*** Opening Extracted information ***

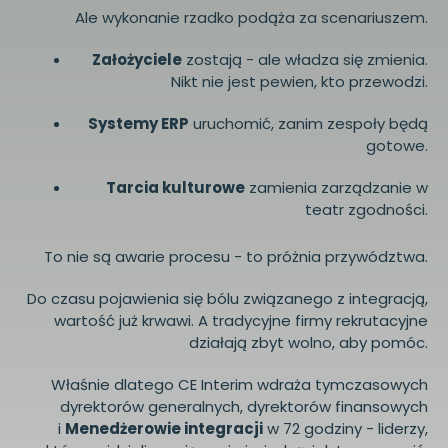
Ale wykonanie rzadko podąża za scenariuszem.
Założyciele
zostają - ale władza się zmienia.
Nikt nie jest pewien, kto przewodzi.
Systemy ERP
uruchomić, zanim zespoły będą
gotowe.
Tarcia kulturowe
zamienia zarządzanie w
teatr zgodności.
To nie są awarie procesu - to próżnia przywództwa.
Do czasu pojawienia się bólu związanego z integracją,
wartość już krwawi. A tradycyjne firmy rekrutacyjne
działają zbyt wolno, aby pomóc.
Właśnie dlatego CE Interim wdraża tymczasowych
dyrektorów generalnych, dyrektorów finansowych
i
Menedżerowie integracji
w 72 godziny - liderzy,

*** Closing Extracted information ***

* [What is required]: What belongs in the answer is the line with "dyrektorów generalnych, dyrektorów" plus every later line of the listing, copied word for word and nothing besides.

* [Your solution]:
dyrektorów generalnych, dyrektorów finansowych
i
Menedżerowie integracji
w 72 godziny - liderzy,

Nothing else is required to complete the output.